# The guys with the funny white jackets are coming for me!



## mylissyk (Feb 25, 2007)

You can join me in my padded cell. Welcome to pack fostering.


----------



## BeauShel (May 20, 2007)

Hey I will share my white coat with you. LOL I have four goldens (one is a foster) right now with a white eskie and two cats. And my rescue wanted me to take another golden Friday but I had to decline. After having a puppy till 2 weeks ago with those 4 goldens I was really stressed. Plus I am looking for a job thru all this so it was crazy. And Tim is only home on the weekend so it is me all week. I was joking and said what is one more? LOL


----------



## sdain31y (Jul 5, 2010)

BeauShel,
For the remainder of the year, Brad is away all week too, so I feel your pain.

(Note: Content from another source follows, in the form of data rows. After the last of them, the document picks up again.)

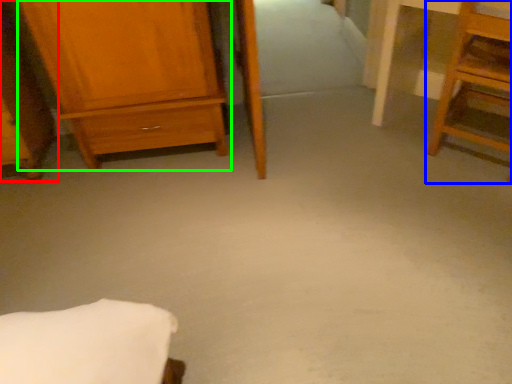 Question: Which object is positioned farthest from furniture (highlighted by a red box)? Select from furniture (highlighted by a blue box) and chest of drawers (highlighted by a green box).

Choices:
 (A) furniture
 (B) chest of drawers

Answer: (A) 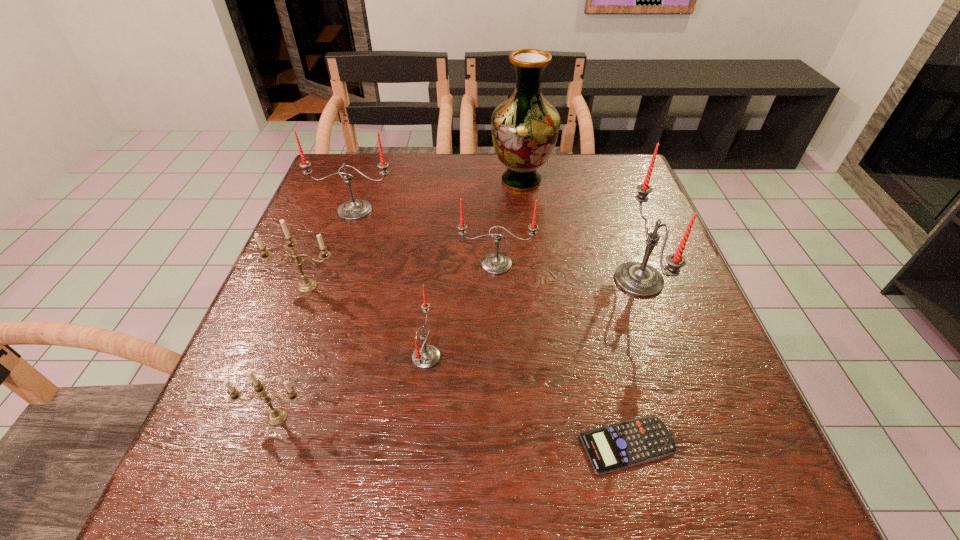 I want to click on free space located on the front-facing side of the second candle from right to left, so click(501, 381).

Identify the location of free space located 0.310m on the right of the bigger metallic candle. The width and height of the screenshot is (960, 540). (484, 286).

I want to click on vacant area located 0.320m on the front-facing side of the smallest red candle, so click(x=611, y=357).

You are a GUI agent. You are given a task and a screenshot of the screen. Output one action in this format:
    pyautogui.click(x=<x>, y=<y>)
    Task: Click on the free space located on the back of the nearest candle
    This screenshot has width=960, height=540.
    Given the screenshot: What is the action you would take?
    pyautogui.click(x=290, y=383)

Image resolution: width=960 pixels, height=540 pixels. In order to click on free space located 0.270m on the left of the blue calculator in this screenshot , I will do pyautogui.click(x=412, y=445).

Locate an element on the screen. The width and height of the screenshot is (960, 540). object that is positioned at the far edge is located at coordinates (525, 127).

The height and width of the screenshot is (540, 960). Find the location of `object situated at the near edge`. object situated at the near edge is located at coordinates (617, 446).

This screenshot has height=540, width=960. Identify the location of candle positioned at the right edge. (639, 279).

Locate an element on the screen. This screenshot has width=960, height=540. calculator present at the right edge is located at coordinates click(617, 446).

The height and width of the screenshot is (540, 960). Find the location of `object located at the near right corner`. object located at the near right corner is located at coordinates (617, 446). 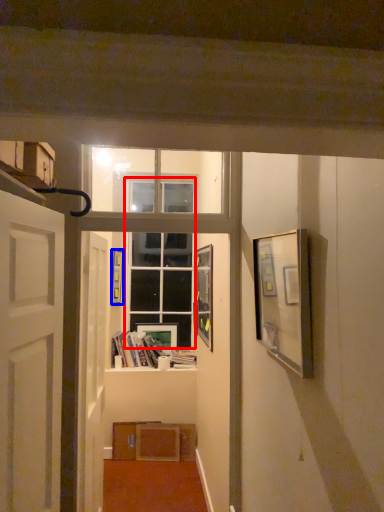 Question: Which object is further to the camera taking this photo, glass door (highlighted by a red box) or picture frame (highlighted by a blue box)?

Choices:
 (A) glass door
 (B) picture frame

Answer: (A) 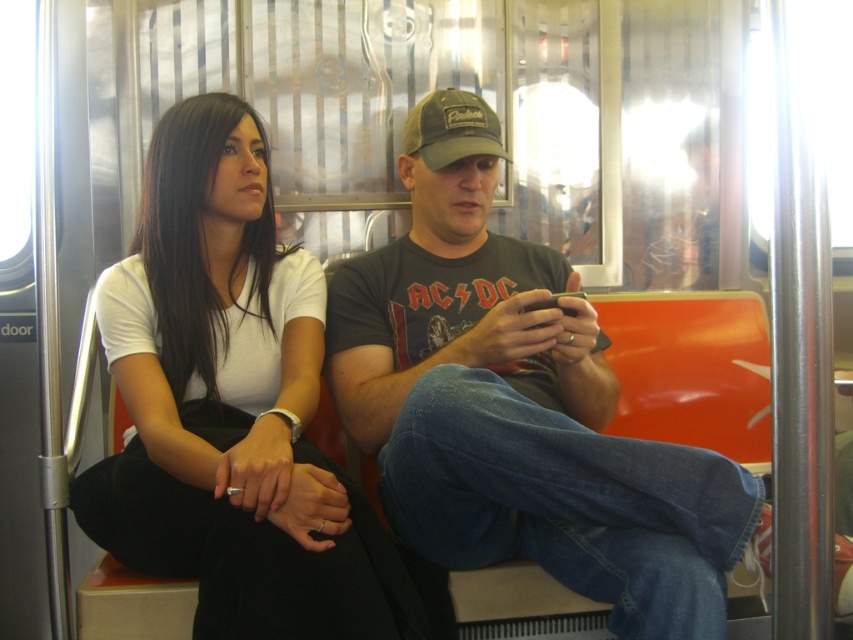 Question: Which point appears closest to the camera in this image?

Choices:
 (A) (453, 212)
 (B) (305, 413)

Answer: (B)

Question: Observing the image, what is the correct spatial positioning of dark gray t-shirt at center in reference to white matte shirt at upper left?

Choices:
 (A) above
 (B) below

Answer: (B)

Question: Which point appears farthest from the camera in this image?

Choices:
 (A) (368, 371)
 (B) (213, 342)

Answer: (A)

Question: Is dark gray t-shirt at center closer to camera compared to white matte shirt at upper left?

Choices:
 (A) no
 (B) yes

Answer: (B)

Question: Is dark gray t-shirt at center bigger than white matte shirt at upper left?

Choices:
 (A) no
 (B) yes

Answer: (B) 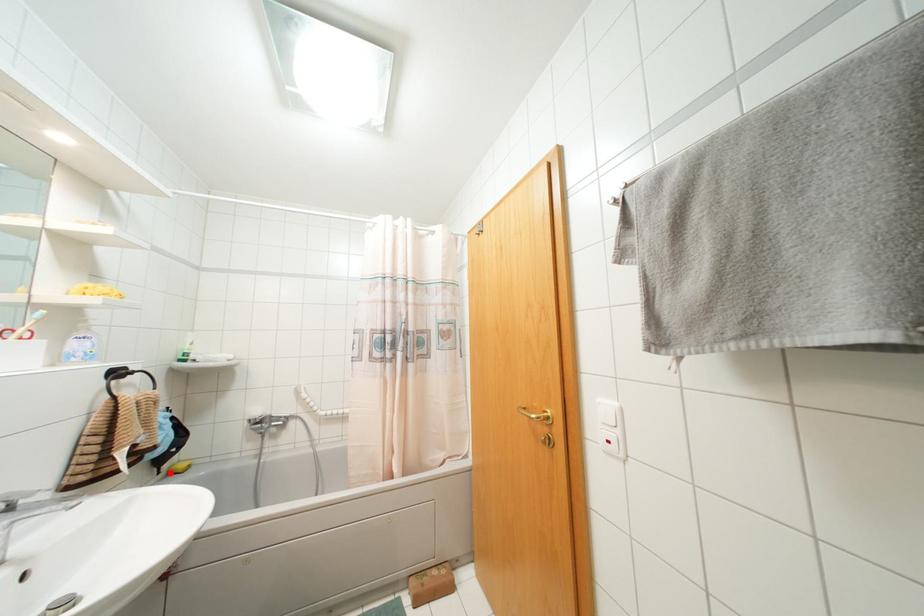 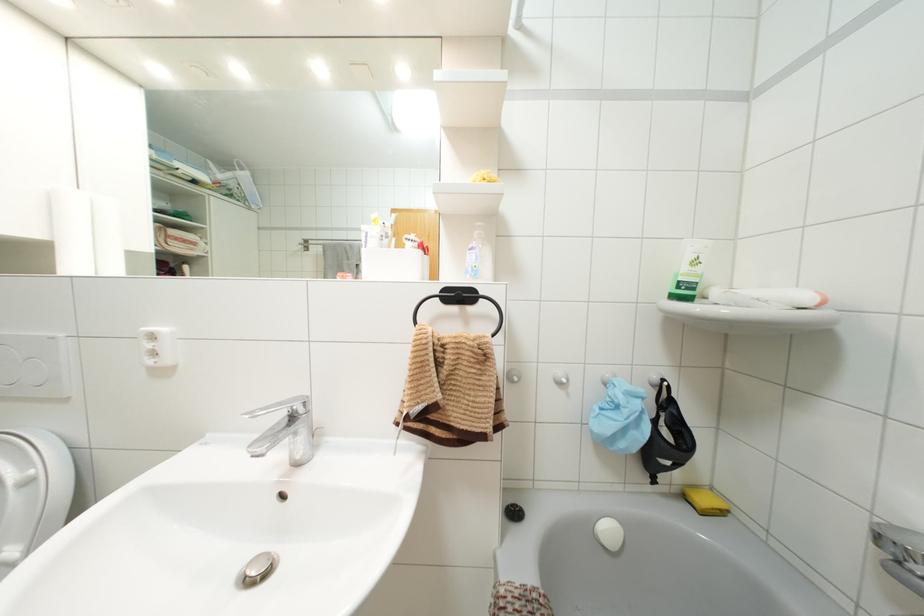 Find the pixel in the second image that matches the highlighted location in the first image.

(685, 496) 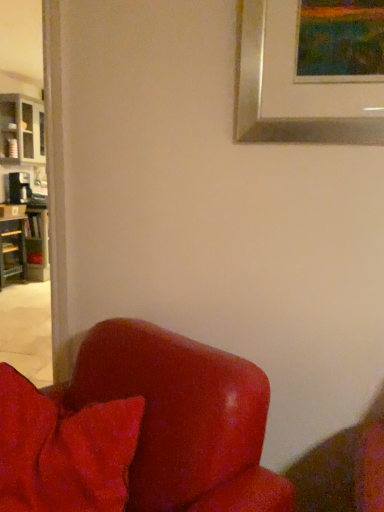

And we are considering a 4 -5 mth old rescue from the local (Sav's chapter of Grateful Goldens) rescue. Add that to the 2 inside, 2 outside cats. A colony of feral cats near my work - 25 minutes away. A full time job and oh yeah, the pool installation that has destroyed the backyard and turned it into a giant dirt pile and mud hole!

Loving it!


----------



## Jax's Mom (Oct 16, 2009)

I have to laugh reading this post, because many of my friends (the not so crazy dog lovers), think I am crazy for taking in a foster dog making it dog #3 in the house, plus of course my cat, and parrot. If only I had a bigger house......

By the way...Bella really is bella!! She looks like such a sweetie pie!


----------



## coppers-mom (Jan 9, 2009)

Bella is so cute. A white jacket probably would probably go well with your halo and wings.


----------



## Rob's GRs (Feb 25, 2007)

All the best with your new foster Carley. It sounds like you will have a very active house now.


----------



## Jamm (Mar 28, 2010)

Bella is so cute! My god. You ARE a saint for doing this


----------



## Karen519 (Aug 21, 2006)

*Allan's Girl*

Allan's Girl

BELLA is JUST ADORABLE!! Can't wait for pictures of Carly.

How FUN TO foster two puppies-they will keep you on your toes for sure!!
You are wonderful to do this!!


----------



## Allan's Girl (Apr 16, 2009)

Just posted pictures of Carley's arrival in a thread named Carley meets the crew. Take a look. She is so cute.


----------



## jimla (Oct 9, 2008)

So wonderful of you to foster two puppies!


----------



## fostermom (Sep 6, 2007)

I hear you! My toughest challenge was the two 5 week old puppies coming into my home adding to my 3 dogs and 4 cats. The puppies literally pooped and peed 24/7. If they were in the crate when they did it, they jumped in the poop and pee and then jumped all over the inside of the crate. We had to power wash it a couple of times. LOL. I prefer 4 month old fosters....


----------



## Karen519 (Aug 21, 2006)

*Allan's girl*

ALLAN'S GIRL:

How are Bella and Carly doing?
Have you lost your sanity yet?:doh:


----------



## Allan's Girl (Apr 16, 2009)

Karen519 said:


> ALLAN'S GIRL:
> 
> How are Bella and Carly doing?
> Have you lost your sanity yet?:doh:


Carley and Bella get along wonderfully. They are either playing together or sleeping together. They are so cute. I am starting to lose my sanity, LOL. Just when I am trying to get all the dogs in the house or out of the house. Nobody wants to listen and everyone is doing their own thing. :bowl:


----------